START PROVIDED RECORDS

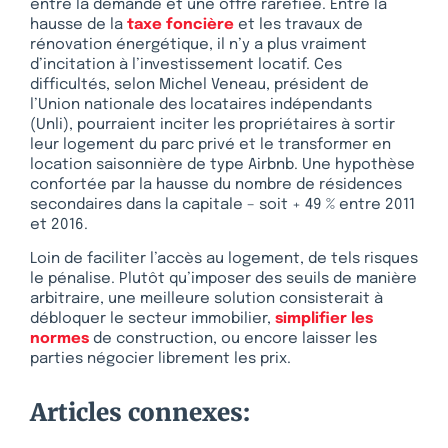
entre la demande et une offre raréfiée. Entre la
hausse de la
taxe foncière
et les travaux de
rénovation énergétique, il n’y a plus vraiment
d’incitation à l’investissement locatif. Ces
difficultés, selon Michel Veneau, président de
l’Union nationale des locataires indépendants
(Unli), pourraient inciter les propriétaires à sortir
leur logement du parc privé et le transformer en
location saisonnière de type Airbnb. Une hypothèse
confortée par la hausse du nombre de résidences
secondaires dans la capitale – soit + 49 % entre 2011
et 2016.
Loin de faciliter l’accès au logement, de tels risques
le pénalise. Plutôt qu’imposer des seuils de manière
arbitraire, une meilleure solution consisterait à
débloquer le secteur immobilier,
simplifier les
normes
de construction, ou encore laisser les
parties négocier librement les prix.
Articles connexes:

END PROVIDED RECORDS

Lines are to be repeated exactly from the one that contains "le pénalise. Plutôt" through the last line of the listing, with both ends kept and no others added.

le pénalise. Plutôt qu’imposer des seuils de manière
arbitraire, une meilleure solution consisterait à
débloquer le secteur immobilier,
simplifier les
normes
de construction, ou encore laisser les
parties négocier librement les prix.
Articles connexes:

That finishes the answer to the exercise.